**What this task involves:** Print every entry again exactly, with no pictures.

Records excerpted from a collection
▽
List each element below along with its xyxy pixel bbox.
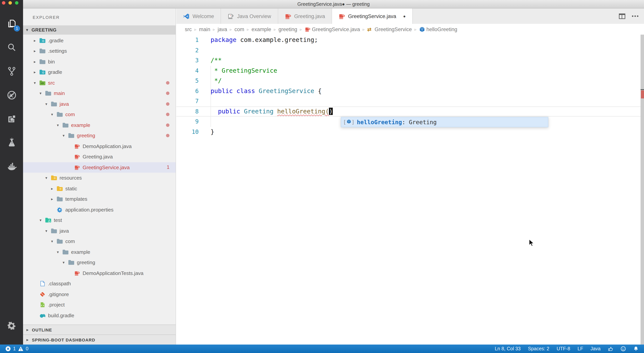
springboot-dashboard-section-header[interactable]: ▸ SPRING-BOOT DASHBOARD (23, 334, 176, 344)
status-item-utf-8[interactable]: UTF-8 (556, 346, 570, 351)
tree-row-com[interactable]: ▾com (23, 236, 176, 247)
tree-label: templates (65, 194, 87, 204)
line-number[interactable]: 2 (176, 45, 199, 55)
tree-row-main[interactable]: ▾main (23, 88, 176, 99)
smiley-icon[interactable] (620, 346, 626, 351)
tree-row-example[interactable]: ▾example (23, 120, 176, 130)
status-item-ln-8-col-33[interactable]: Ln 8, Col 33 (495, 346, 521, 351)
breadcrumb-item[interactable]: java (218, 26, 227, 32)
tree-row-java[interactable]: ▾java (23, 99, 176, 109)
code-line-1[interactable]: 1package com.example.greeting; (176, 35, 640, 45)
java-file-icon (74, 143, 80, 149)
tab-greetingservice-java[interactable]: GreetingService.java● (332, 9, 413, 24)
chevron-right-icon: ▸ (34, 35, 39, 46)
tree-row--gitignore[interactable]: .gitignore (23, 289, 176, 299)
tree-row-src[interactable]: ▾src (23, 78, 176, 88)
thumbs-up-icon[interactable] (608, 346, 613, 351)
tab-greeting-java[interactable]: Greeting.java (278, 9, 332, 24)
tree-row-gradle[interactable]: ▸gradle (23, 67, 176, 78)
tree-row--project[interactable]: .project (23, 299, 176, 310)
workspace-section-header[interactable]: ▾ GREETING (23, 25, 176, 35)
breadcrumb-item[interactable]: greeting (278, 26, 297, 32)
breadcrumb-item[interactable]: helloGreeting (419, 26, 457, 32)
tree-row-test[interactable]: ▾test (23, 215, 176, 225)
suggest-widget-item[interactable]: [] helloGreeting : Greeting (341, 117, 548, 127)
more-actions-icon[interactable] (632, 15, 638, 17)
outline-section-header[interactable]: ▸ OUTLINE (23, 324, 176, 334)
tree-row--settings[interactable]: ▸.settings (23, 46, 176, 56)
code-line-7[interactable]: 7 (176, 96, 640, 106)
activity-item-docker[interactable] (0, 155, 23, 178)
warning-icon (18, 346, 24, 351)
activity-item-source-control[interactable] (0, 59, 23, 83)
chevron-right-icon: ▸ (34, 46, 39, 56)
tree-row-greeting-java[interactable]: Greeting.java (23, 152, 176, 162)
breadcrumb-item[interactable]: example (252, 26, 271, 32)
minimize-button[interactable] (8, 1, 12, 5)
tree-row-templates[interactable]: ▸templates (23, 194, 176, 204)
code-line-4[interactable]: 4 * GreetingService (176, 66, 640, 76)
code-editor[interactable]: 1package com.example.greeting;23/**4 * G… (176, 35, 640, 344)
overview-ruler[interactable] (640, 35, 644, 344)
tree-row-greeting[interactable]: ▾greeting (23, 130, 176, 141)
tree-row-demoapplication-java[interactable]: DemoApplication.java (23, 141, 176, 152)
tree-row-application-properties[interactable]: application.properties (23, 204, 176, 215)
breadcrumb-separator-icon: ▹ (414, 27, 416, 31)
code-line-8[interactable]: 8 public Greeting helloGreeting() (176, 106, 640, 117)
tree-row-com[interactable]: ▾com (23, 109, 176, 120)
tree-row-demoapplicationtests-java[interactable]: DemoApplicationTests.java (23, 268, 176, 278)
line-number[interactable]: 7 (176, 96, 199, 106)
resources-folder-icon (56, 186, 63, 192)
split-editor-icon[interactable] (619, 13, 626, 20)
line-number[interactable]: 3 (176, 55, 199, 66)
tree-row-bin[interactable]: ▸bin (23, 56, 176, 67)
line-number[interactable]: 1 (176, 35, 199, 45)
error-count: 1 (13, 346, 16, 351)
tree-row-greetingservice-java[interactable]: GreetingService.java1 (23, 162, 176, 173)
tree-row-java[interactable]: ▾java (23, 225, 176, 236)
code-line-6[interactable]: 6public class GreetingService { (176, 86, 640, 96)
breadcrumb-item[interactable]: com (234, 26, 244, 32)
tree-row--gradle[interactable]: ▸.gradle (23, 35, 176, 46)
status-item-java[interactable]: Java (590, 346, 600, 351)
problems-indicator[interactable]: 1 0 (0, 346, 28, 351)
tree-row-resources[interactable]: ▾resources (23, 173, 176, 183)
bell-icon[interactable] (633, 346, 638, 351)
line-number[interactable]: 5 (176, 76, 199, 86)
code-line-10[interactable]: 10} (176, 127, 640, 137)
tree-label: .gradle (48, 35, 64, 46)
tab-java-overview[interactable]: Java Overview (221, 9, 278, 24)
breadcrumb-item[interactable]: src (185, 26, 192, 32)
breadcrumb-item[interactable]: GreetingService.java (304, 26, 360, 32)
close-button[interactable] (2, 1, 6, 5)
breadcrumb-item[interactable]: main (199, 26, 210, 32)
line-number[interactable]: 9 (176, 117, 199, 127)
chevron-down-icon: ▾ (34, 78, 39, 88)
status-item-spaces-2[interactable]: Spaces: 2 (528, 346, 549, 351)
chevron-right-icon: ▸ (34, 56, 39, 67)
activity-item-files[interactable]: 1 (0, 12, 23, 35)
zoom-button[interactable] (15, 1, 18, 5)
activity-item-test[interactable] (0, 131, 23, 155)
line-number[interactable]: 10 (176, 127, 199, 137)
status-item-lf[interactable]: LF (578, 346, 583, 351)
code-line-5[interactable]: 5 */ (176, 76, 640, 86)
tree-row-example[interactable]: ▾example (23, 247, 176, 257)
activity-item-extensions[interactable] (0, 107, 23, 131)
tab-welcome[interactable]: Welcome (176, 9, 221, 24)
line-number[interactable]: 8 (176, 107, 199, 116)
activity-item-debug[interactable] (0, 83, 23, 107)
code-line-2[interactable]: 2 (176, 45, 640, 55)
tree-row-static[interactable]: ▸static (23, 183, 176, 194)
breadcrumb-item[interactable]: ⇄GreetingService (367, 26, 412, 32)
line-number[interactable]: 4 (176, 66, 199, 76)
tree-row-build-gradle[interactable]: build.gradle (23, 310, 176, 321)
line-number[interactable]: 6 (176, 86, 199, 96)
tree-row--classpath[interactable]: .classpath (23, 278, 176, 289)
tree-row-greeting[interactable]: ▾greeting (23, 257, 176, 268)
activity-item-search[interactable] (0, 35, 23, 59)
tree-label: greeting (77, 257, 95, 268)
code-line-3[interactable]: 3/** (176, 55, 640, 66)
settings-gear-button[interactable] (0, 321, 23, 332)
chevron-down-icon: ▾ (45, 225, 50, 236)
△
**Final answer:**
List each element below along with its xyxy pixel bbox.
springboot-dashboard-section-header[interactable]: ▸ SPRING-BOOT DASHBOARD (23, 334, 176, 344)
status-item-utf-8[interactable]: UTF-8 (556, 346, 570, 351)
tree-row-com[interactable]: ▾com (23, 236, 176, 247)
tree-label: templates (65, 194, 87, 204)
line-number[interactable]: 2 (176, 45, 199, 55)
tree-row-main[interactable]: ▾main (23, 88, 176, 99)
smiley-icon[interactable] (620, 346, 626, 351)
tree-row-example[interactable]: ▾example (23, 120, 176, 130)
status-item-ln-8-col-33[interactable]: Ln 8, Col 33 (495, 346, 521, 351)
breadcrumb-item[interactable]: java (218, 26, 227, 32)
tree-row-java[interactable]: ▾java (23, 99, 176, 109)
code-line-1[interactable]: 1package com.example.greeting; (176, 35, 640, 45)
java-file-icon (74, 143, 80, 149)
tab-greetingservice-java[interactable]: GreetingService.java● (332, 9, 413, 24)
chevron-right-icon: ▸ (34, 35, 39, 46)
tree-row--gitignore[interactable]: .gitignore (23, 289, 176, 299)
tree-row-src[interactable]: ▾src (23, 78, 176, 88)
thumbs-up-icon[interactable] (608, 346, 613, 351)
tab-greeting-java[interactable]: Greeting.java (278, 9, 332, 24)
tree-row-gradle[interactable]: ▸gradle (23, 67, 176, 78)
tree-row--project[interactable]: .project (23, 299, 176, 310)
workspace-section-header[interactable]: ▾ GREETING (23, 25, 176, 35)
breadcrumb-item[interactable]: greeting (278, 26, 297, 32)
breadcrumb-item[interactable]: helloGreeting (419, 26, 457, 32)
tree-row-test[interactable]: ▾test (23, 215, 176, 225)
suggest-widget-item[interactable]: [] helloGreeting : Greeting (341, 117, 548, 127)
more-actions-icon[interactable] (632, 15, 638, 17)
outline-section-header[interactable]: ▸ OUTLINE (23, 324, 176, 334)
tree-row--settings[interactable]: ▸.settings (23, 46, 176, 56)
code-line-7[interactable]: 7 (176, 96, 640, 106)
activity-item-docker[interactable] (0, 155, 23, 178)
warning-icon (18, 346, 24, 351)
activity-item-source-control[interactable] (0, 59, 23, 83)
chevron-right-icon: ▸ (34, 46, 39, 56)
tree-row-greeting-java[interactable]: Greeting.java (23, 152, 176, 162)
breadcrumb-item[interactable]: example (252, 26, 271, 32)
minimize-button[interactable] (8, 1, 12, 5)
tree-row-templates[interactable]: ▸templates (23, 194, 176, 204)
code-line-4[interactable]: 4 * GreetingService (176, 66, 640, 76)
code-editor[interactable]: 1package com.example.greeting;23/**4 * G… (176, 35, 640, 344)
overview-ruler[interactable] (640, 35, 644, 344)
tree-row-greeting[interactable]: ▾greeting (23, 130, 176, 141)
tree-row-demoapplication-java[interactable]: DemoApplication.java (23, 141, 176, 152)
tree-row-application-properties[interactable]: application.properties (23, 204, 176, 215)
breadcrumb-separator-icon: ▹ (414, 27, 416, 31)
code-line-8[interactable]: 8 public Greeting helloGreeting() (176, 106, 640, 117)
tree-row-com[interactable]: ▾com (23, 109, 176, 120)
tree-row-demoapplicationtests-java[interactable]: DemoApplicationTests.java (23, 268, 176, 278)
line-number[interactable]: 7 (176, 96, 199, 106)
resources-folder-icon (56, 186, 63, 192)
split-editor-icon[interactable] (619, 13, 626, 20)
line-number[interactable]: 3 (176, 55, 199, 66)
tree-row-bin[interactable]: ▸bin (23, 56, 176, 67)
line-number[interactable]: 1 (176, 35, 199, 45)
error-count: 1 (13, 346, 16, 351)
tree-row-greetingservice-java[interactable]: GreetingService.java1 (23, 162, 176, 173)
tree-row-java[interactable]: ▾java (23, 225, 176, 236)
code-line-6[interactable]: 6public class GreetingService { (176, 86, 640, 96)
breadcrumb-item[interactable]: com (234, 26, 244, 32)
tree-row--gradle[interactable]: ▸.gradle (23, 35, 176, 46)
status-item-java[interactable]: Java (590, 346, 600, 351)
problems-indicator[interactable]: 1 0 (0, 346, 28, 351)
tree-row-resources[interactable]: ▾resources (23, 173, 176, 183)
bell-icon[interactable] (633, 346, 638, 351)
line-number[interactable]: 5 (176, 76, 199, 86)
code-line-10[interactable]: 10} (176, 127, 640, 137)
tree-label: .gradle (48, 35, 64, 46)
tab-java-overview[interactable]: Java Overview (221, 9, 278, 24)
breadcrumb-item[interactable]: src (185, 26, 192, 32)
breadcrumb-item[interactable]: GreetingService.java (304, 26, 360, 32)
close-button[interactable] (2, 1, 6, 5)
breadcrumb-item[interactable]: main (199, 26, 210, 32)
line-number[interactable]: 9 (176, 117, 199, 127)
chevron-down-icon: ▾ (34, 78, 39, 88)
status-item-spaces-2[interactable]: Spaces: 2 (528, 346, 549, 351)
chevron-right-icon: ▸ (34, 56, 39, 67)
activity-item-files[interactable]: 1 (0, 12, 23, 35)
zoom-button[interactable] (15, 1, 18, 5)
activity-item-test[interactable] (0, 131, 23, 155)
line-number[interactable]: 10 (176, 127, 199, 137)
status-item-lf[interactable]: LF (578, 346, 583, 351)
code-line-5[interactable]: 5 */ (176, 76, 640, 86)
tree-row-example[interactable]: ▾example (23, 247, 176, 257)
activity-item-extensions[interactable] (0, 107, 23, 131)
tab-welcome[interactable]: Welcome (176, 9, 221, 24)
line-number[interactable]: 8 (176, 107, 199, 116)
activity-item-debug[interactable] (0, 83, 23, 107)
code-line-2[interactable]: 2 (176, 45, 640, 55)
tree-row-static[interactable]: ▸static (23, 183, 176, 194)
breadcrumb-item[interactable]: ⇄GreetingService (367, 26, 412, 32)
line-number[interactable]: 4 (176, 66, 199, 76)
tree-row-build-gradle[interactable]: build.gradle (23, 310, 176, 321)
line-number[interactable]: 6 (176, 86, 199, 96)
tree-row--classpath[interactable]: .classpath (23, 278, 176, 289)
tree-row-greeting[interactable]: ▾greeting (23, 257, 176, 268)
activity-item-search[interactable] (0, 35, 23, 59)
tree-label: greeting (77, 257, 95, 268)
code-line-3[interactable]: 3/** (176, 55, 640, 66)
settings-gear-button[interactable] (0, 321, 23, 332)
chevron-down-icon: ▾ (45, 225, 50, 236)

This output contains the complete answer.